▶ **What to do**: Using the records below, repeat exactly the lines from the one holding "Resident Evil Village" through the one holding "Capcom Development Division 1", both ends included, and no others.

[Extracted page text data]
-----

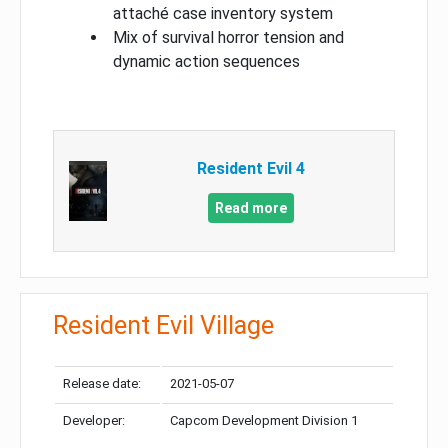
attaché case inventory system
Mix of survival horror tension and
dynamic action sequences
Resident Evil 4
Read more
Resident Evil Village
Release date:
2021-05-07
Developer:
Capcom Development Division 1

-----

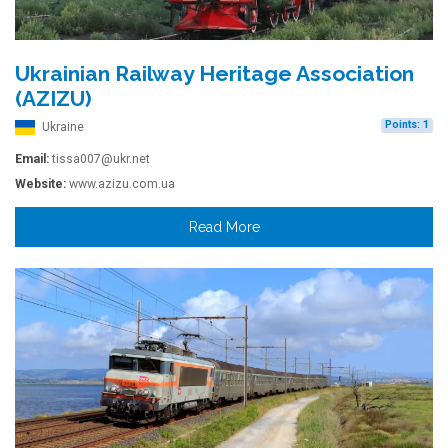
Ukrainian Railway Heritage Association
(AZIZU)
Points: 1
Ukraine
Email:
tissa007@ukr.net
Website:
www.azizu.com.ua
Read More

-----

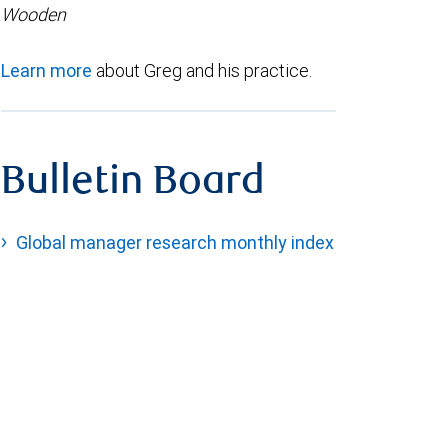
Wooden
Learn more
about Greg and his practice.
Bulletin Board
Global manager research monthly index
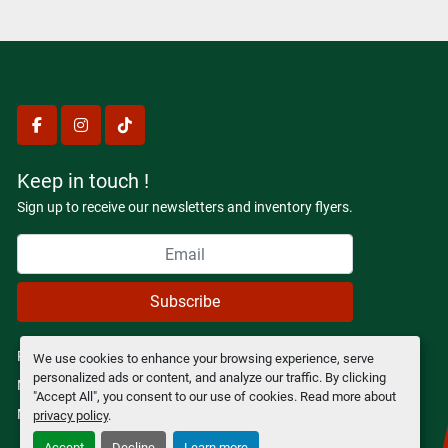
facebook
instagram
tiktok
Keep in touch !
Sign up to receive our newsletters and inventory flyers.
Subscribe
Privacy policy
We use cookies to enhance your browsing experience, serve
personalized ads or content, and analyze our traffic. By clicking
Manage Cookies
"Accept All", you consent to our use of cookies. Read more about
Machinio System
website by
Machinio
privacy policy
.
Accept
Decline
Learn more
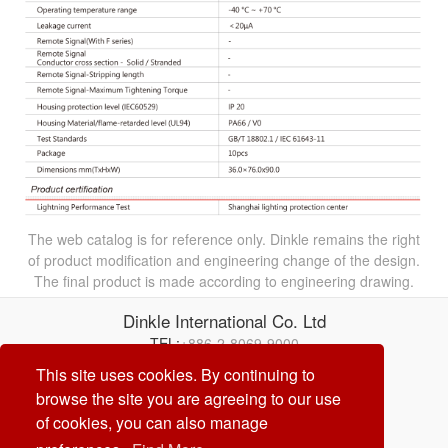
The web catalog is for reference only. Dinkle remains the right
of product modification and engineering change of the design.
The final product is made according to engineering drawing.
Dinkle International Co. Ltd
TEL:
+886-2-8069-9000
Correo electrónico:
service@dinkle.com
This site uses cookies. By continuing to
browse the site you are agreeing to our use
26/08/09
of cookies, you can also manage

-----

▶ **Written solution**:
Resident Evil Village
Release date:
2021-05-07
Developer:
Capcom Development Division 1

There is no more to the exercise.